Medical malpractice is a part of personal injury law. However, it is much more complex than other cases in this category. There are some clear similarities, particularly in as such that both generally involve someone getting injured as the result of negligence, but there are also some very important differences between the two.
What Is a Personal Injury Claim?
A personal injury claim is a tort claim and this means that there are two main issues at play, which are liability and damages. You must be able to establish that the defendant is liable for the damages. Furthermore, you must be able to explain exactly what the extent and nature of the damages are. The tort system places a duty on the plaintiff to demonstrate both liability and damages before a claim can be heard.
In a personal injury claim, you must be able to show that an injury occurred as the result of the negligence of a third party. Everybody has a duty of care in various situations and if this duty of care is breached and results in an injury, you are entitled to be compensated for this. Do, however, watch out for states that have no fault laws, as they may have a different system.
Now, personal injury cases are all based around negligence. This means medical malpractice is a type of personal injury case. However, so are car accidents, slip and fall accidents, product recalls and more. As such, personal injury is far wider in scope than medical negligence.

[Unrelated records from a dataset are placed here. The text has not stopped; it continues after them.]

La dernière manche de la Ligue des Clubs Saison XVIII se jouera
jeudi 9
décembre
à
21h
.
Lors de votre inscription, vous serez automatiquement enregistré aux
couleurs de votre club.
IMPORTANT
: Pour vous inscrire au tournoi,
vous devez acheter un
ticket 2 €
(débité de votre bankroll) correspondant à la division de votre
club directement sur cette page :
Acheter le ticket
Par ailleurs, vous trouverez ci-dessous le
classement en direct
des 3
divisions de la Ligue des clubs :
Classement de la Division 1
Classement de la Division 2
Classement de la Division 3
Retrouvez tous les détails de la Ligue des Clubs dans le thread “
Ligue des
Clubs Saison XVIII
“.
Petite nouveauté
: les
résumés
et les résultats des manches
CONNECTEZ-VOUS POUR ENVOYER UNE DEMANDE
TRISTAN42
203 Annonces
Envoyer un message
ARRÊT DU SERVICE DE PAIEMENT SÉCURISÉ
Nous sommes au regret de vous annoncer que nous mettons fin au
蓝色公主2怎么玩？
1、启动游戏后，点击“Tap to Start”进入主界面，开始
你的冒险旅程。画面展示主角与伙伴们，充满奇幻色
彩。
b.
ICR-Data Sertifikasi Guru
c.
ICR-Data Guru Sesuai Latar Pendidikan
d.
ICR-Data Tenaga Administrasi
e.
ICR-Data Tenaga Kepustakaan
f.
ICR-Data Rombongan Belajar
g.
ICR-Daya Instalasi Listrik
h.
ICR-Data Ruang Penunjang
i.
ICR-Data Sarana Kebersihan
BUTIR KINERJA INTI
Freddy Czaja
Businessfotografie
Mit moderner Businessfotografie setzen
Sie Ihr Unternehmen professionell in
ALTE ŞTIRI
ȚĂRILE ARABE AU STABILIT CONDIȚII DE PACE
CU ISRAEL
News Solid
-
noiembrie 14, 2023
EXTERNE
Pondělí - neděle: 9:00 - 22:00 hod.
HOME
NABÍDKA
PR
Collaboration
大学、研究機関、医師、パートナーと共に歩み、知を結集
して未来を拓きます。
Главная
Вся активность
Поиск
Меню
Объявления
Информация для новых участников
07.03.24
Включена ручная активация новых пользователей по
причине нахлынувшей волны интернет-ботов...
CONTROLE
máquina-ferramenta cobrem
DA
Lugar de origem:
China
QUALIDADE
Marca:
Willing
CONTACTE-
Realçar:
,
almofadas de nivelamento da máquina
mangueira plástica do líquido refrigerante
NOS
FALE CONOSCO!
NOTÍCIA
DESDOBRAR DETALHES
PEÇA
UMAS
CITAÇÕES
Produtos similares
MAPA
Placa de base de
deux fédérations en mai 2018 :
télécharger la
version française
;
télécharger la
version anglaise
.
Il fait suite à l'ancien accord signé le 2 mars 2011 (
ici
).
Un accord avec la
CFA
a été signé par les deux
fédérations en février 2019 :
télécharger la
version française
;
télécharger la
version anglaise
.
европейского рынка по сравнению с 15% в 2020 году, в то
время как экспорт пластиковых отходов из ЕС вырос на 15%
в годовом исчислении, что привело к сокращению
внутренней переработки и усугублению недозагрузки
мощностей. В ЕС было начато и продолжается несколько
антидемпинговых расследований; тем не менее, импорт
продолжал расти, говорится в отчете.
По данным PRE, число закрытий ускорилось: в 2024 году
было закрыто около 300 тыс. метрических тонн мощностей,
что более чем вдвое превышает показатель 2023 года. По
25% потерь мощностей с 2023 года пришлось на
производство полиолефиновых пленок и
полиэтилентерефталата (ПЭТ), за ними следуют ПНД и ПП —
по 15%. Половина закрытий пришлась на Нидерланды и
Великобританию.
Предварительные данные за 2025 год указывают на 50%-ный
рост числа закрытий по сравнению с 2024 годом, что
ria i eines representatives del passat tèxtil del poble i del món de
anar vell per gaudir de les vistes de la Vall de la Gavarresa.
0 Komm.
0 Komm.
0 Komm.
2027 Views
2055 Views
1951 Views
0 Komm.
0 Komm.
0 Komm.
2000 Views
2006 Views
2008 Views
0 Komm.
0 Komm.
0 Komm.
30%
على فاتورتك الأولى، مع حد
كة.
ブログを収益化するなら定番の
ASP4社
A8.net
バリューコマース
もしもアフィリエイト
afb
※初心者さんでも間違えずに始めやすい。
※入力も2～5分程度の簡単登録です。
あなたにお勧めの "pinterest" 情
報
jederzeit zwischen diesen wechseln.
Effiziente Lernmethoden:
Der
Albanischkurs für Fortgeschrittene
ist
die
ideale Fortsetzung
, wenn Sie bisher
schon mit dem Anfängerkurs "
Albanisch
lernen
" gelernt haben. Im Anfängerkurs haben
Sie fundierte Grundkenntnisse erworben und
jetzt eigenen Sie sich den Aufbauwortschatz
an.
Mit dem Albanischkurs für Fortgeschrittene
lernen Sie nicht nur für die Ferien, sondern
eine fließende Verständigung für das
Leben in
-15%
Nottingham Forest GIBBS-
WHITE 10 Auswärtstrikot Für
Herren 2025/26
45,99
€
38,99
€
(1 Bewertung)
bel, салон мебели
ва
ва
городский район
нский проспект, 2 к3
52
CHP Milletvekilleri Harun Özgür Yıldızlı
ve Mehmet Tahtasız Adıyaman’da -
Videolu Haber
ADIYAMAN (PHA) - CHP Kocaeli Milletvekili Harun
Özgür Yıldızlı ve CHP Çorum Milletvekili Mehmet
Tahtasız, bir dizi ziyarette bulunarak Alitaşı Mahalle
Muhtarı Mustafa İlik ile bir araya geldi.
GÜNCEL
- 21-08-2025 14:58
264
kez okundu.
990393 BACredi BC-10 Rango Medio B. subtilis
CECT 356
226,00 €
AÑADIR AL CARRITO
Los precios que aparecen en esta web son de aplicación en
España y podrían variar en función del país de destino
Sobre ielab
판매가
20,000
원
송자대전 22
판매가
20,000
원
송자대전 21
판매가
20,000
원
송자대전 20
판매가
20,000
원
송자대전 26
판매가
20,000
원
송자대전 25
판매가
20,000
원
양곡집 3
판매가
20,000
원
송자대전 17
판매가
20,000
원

A final thing to remember is that negligence does not always have to lie at the heart of a personal injury claim. Strict liability exists on the manufacturers of products. Hence, rather than having to demonstrate negligence, you will have to demonstrate a product fault in order to file a personal injury claim. Additionally, a personal injury can be based on an intentional wrong. For instance, a battery suit can be a personal injury claim. You can also win a claim for false imprisonment if you are falsely accused of shoplifting. While there is often a criminal element in these cases, the personal injury element will be held in tort or civil court.
What Is Medical Malpractice?
Medical malpractice is an element of personal injury law, and it is a highly defined element. According to the Journal of the American Medical Association, the third leading cause of death in this country is medical negligence, with heart disease and cancer coming in second place. Furthermore, they stated that some $3 billion was spent in payouts in medical malpractice cases in 2012, which equals one resolved claim every 43 minutes.
From a legal point of view, medical malpractice happens when a health care provider does not follow the “recognized standard of care” when treating a patient. A standard of care defines what a medical provider should be expected to do – or not to do – in specific circumstances. Essentially, it goes back to negligence. If a person can demonstrate that a medical professional was negligent in duty of care, a case of medical malpractice may be made.
The key in medical malpractice is proving that the negligence of the health care professional caused damages or injury to the patient. Someone who does not have a positive medical outcome does not automatically have a case of medical malpractice. Sometimes a patient has made a mistake or, sometimes, there simply isn’t anything that can be done.
Do You Have to Go to Trial?
In almost all cases, be they personal injury as a whole or specifically medical malpractice, the lawyers of both sides will attempt to settle the case out of court. This is for a variety of reasons, including cost and publicity. However, for plaintiffs, it is important to understand that their cases are very rarely successful. Some of the statistics show that:
• Some 200,000 people die every year due to medical malpractice.
• In only 15% of cases does a surviving relative file a claim for medical malpractice.
• Plaintiffs are successful in only 21% of cases.
These statistics do not paint a very pretty picture. It is also for this reason that it is absolutely vital to enlist the services of a very experienced attorneys who focus not just on personal injury but also on medical malpractice. They are also able to provide advice on what type of information should be gathered and where from. Most importantly, they must have knowledge on the statute of limitations in the applicable state. The statute of limitations determines how long after the malpractice you are able to file a suit and ranges from one year to six years. Additionally, most states have implemented what is known as the discovery rule to indicate the start date of the malpractice suit. This is another tremendous difference with a personal injury suit. The statute of limitations with personal injury starts on the day of the injury itself, not the day on which the injury was discovered as it is with medical malpractice.